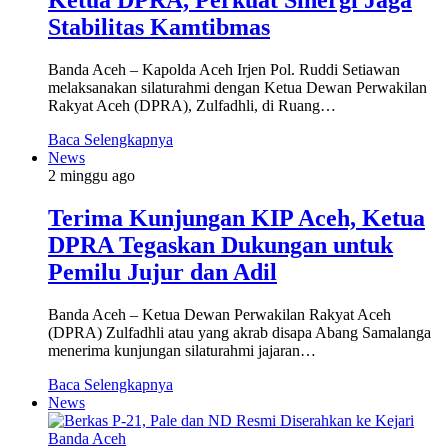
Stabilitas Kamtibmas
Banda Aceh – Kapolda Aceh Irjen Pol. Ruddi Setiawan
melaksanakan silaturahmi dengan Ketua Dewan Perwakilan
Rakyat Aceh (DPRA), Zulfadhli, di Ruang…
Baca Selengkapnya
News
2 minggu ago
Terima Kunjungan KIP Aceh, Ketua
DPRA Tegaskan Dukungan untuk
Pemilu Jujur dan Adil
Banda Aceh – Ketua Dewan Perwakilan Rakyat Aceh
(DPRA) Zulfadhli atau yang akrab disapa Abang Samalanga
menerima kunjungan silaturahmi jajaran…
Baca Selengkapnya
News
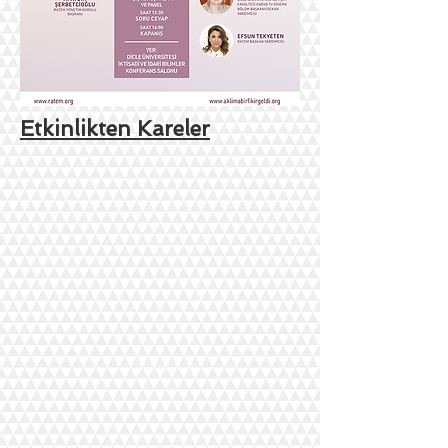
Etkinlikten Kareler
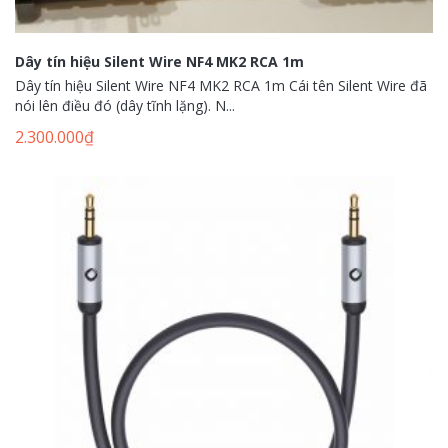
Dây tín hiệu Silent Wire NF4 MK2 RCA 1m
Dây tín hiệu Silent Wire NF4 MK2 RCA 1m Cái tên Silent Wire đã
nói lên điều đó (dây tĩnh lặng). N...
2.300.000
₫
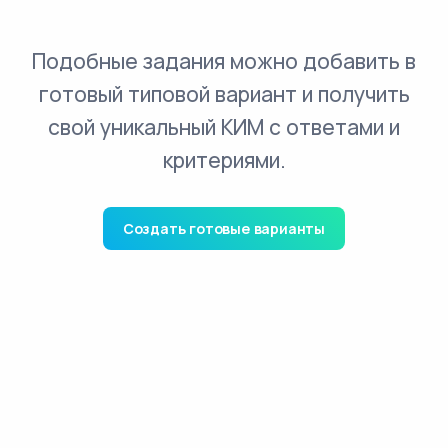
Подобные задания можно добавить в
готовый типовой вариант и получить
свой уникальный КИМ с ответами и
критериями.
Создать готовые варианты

▶ **Problem**
Please print, exactly as given, the lines running from the beginning of the listing through the line containing "Banda Aceh – Ketua", omitting each picture.

▶ **Solution for this problem**
Stabilitas Kamtibmas
Banda Aceh – Kapolda Aceh Irjen Pol. Ruddi Setiawan
melaksanakan silaturahmi dengan Ketua Dewan Perwakilan
Rakyat Aceh (DPRA), Zulfadhli, di Ruang…
Baca Selengkapnya
News
2 minggu ago
Terima Kunjungan KIP Aceh, Ketua
DPRA Tegaskan Dukungan untuk
Pemilu Jujur dan Adil
Banda Aceh – Ketua Dewan Perwakilan Rakyat Aceh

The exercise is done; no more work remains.